On December 11th, 2009

200px-Frog_official_poster_500I had thought that, after the 2004 release of Home on the Range, widely regarded as a fiasco on an epic scale, Disney shut down its non-CG animation operations in favor of going CG.

Then they came out with Meet The Robinsons, and that was regarded as a fiasco ALMOST as large as Home on the Range.

It was starting to seem that, without Pixar, Disney animation had lost that spark. So Disney, responding to the grand Hollywood cry of “More of the same and plenty of it!” that’s defined studio releases for the last year or so, went back to the well that made them big:

Disney princesses.

And so this time, we go down to the bayou for Disney’s Princess and the Frog, where a hardworking young lass from the wrong side of the tracks grows up surrounded by love,  good values, and a dream to open a restaurant.  She grows into her own, working two waitressing gigs to save up the cash for an abandoned sugar mill that’s missing large portions of its roof but is still somehow so desirable a location that a. it requires multiple coffee cans full of cash to rustle up the down payment and b. it has multiple offers, some of which are cash up front.

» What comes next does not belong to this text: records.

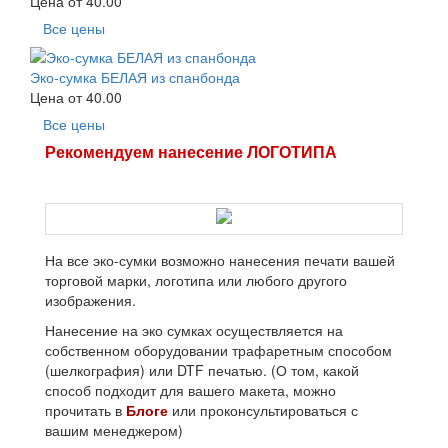
Цена от
40.00
Все цены
Эко-сумка БЕЛАЯ из спанбонда
Цена от
40.00
Все цены
Рекомендуем нанесение ЛОГОТИПА
На все эко-сумки возможно нанесения печати вашей
торговой марки, логотипа или любого другого
изображения.
Нанесение на эко сумках осуществляется на
собственном оборудовании трафаретным способом
(шелкография) или DTF печатью. (О том, какой
способ подходит для вашего макета, можно
прочитать в
Блоге
или проконсультироваться с
вашим менеджером)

But anyway!  Things only get more complex when the venal, shallow Prince Naveen arrives in New Orleans with the plan to marry a rich, venal, shallow young lady by waving a princess title under her nose and then leeching off her family’s wealth for the rest of his life, being as his parents cut him off for, well, being a leech.

Bring the hardworking young waitress and the self-centered prince together and you get, what else?  A Disney movie filled with romance, a little peril, and some singing animals.

Now, that having been said, I liked this movie almost in spite of itself.  It’s Disney.  In fact, in a lot of respects, it’s a Disney movie they’ve already made.  The shadowy Dr. Facilier, voudou practitioner extraordinaire, is just a Jafar dressed up for Mardi Gras with his own shadow serving as a soundless Iago.  Louis the gator almost looks pulled bodily from The Rescuers, as does a LOT of the scenery.

And it works in that standard Disney way because everything in it is that standard Disney way.  Most everything you expect will happen, and I won’t spoiler, but frankly, you don’t need me to spoiler.  Most of your suspicions will come to pass, and it’ll be entertaining enough for ninety minutes, if nothing else.

The Screenhead Ten Scale realizes that this is just dessert, not really a full dinner in itself, and hands this confection of a title a seven out of ten for knowing its place, knowing what works, and making it work all the same.  Don’t look at it too closely, because not much of it makes much rational sense, but if you just let it roll as it is, you should roll along with it.